§ **Directions for this task**: Begin at the line that contains "Elektrik Kesintisiyle Başa" and repeat every line from there to the end of the records below, inclusive, without adding any other line.
--- START ---
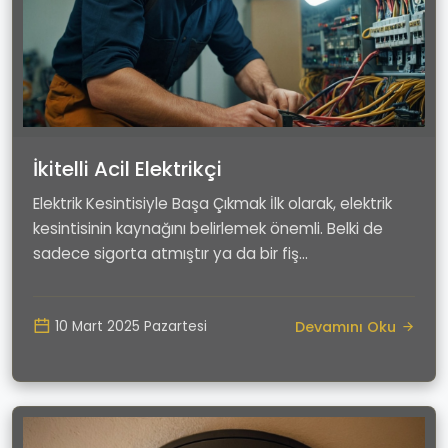
İkitelli Acil Elektrikçi
Elektrik Kesintisiyle Başa Çıkmak İlk olarak, elektrik
kesintisinin kaynağını belirlemek önemli. Belki de
sadece sigorta atmıştır ya da bir fiş...
Devamını Oku
10 Mart 2025 Pazartesi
--- END ---
§ **Exercise answer**:
Elektrik Kesintisiyle Başa Çıkmak İlk olarak, elektrik
kesintisinin kaynağını belirlemek önemli. Belki de
sadece sigorta atmıştır ya da bir fiş...
Devamını Oku
10 Mart 2025 Pazartesi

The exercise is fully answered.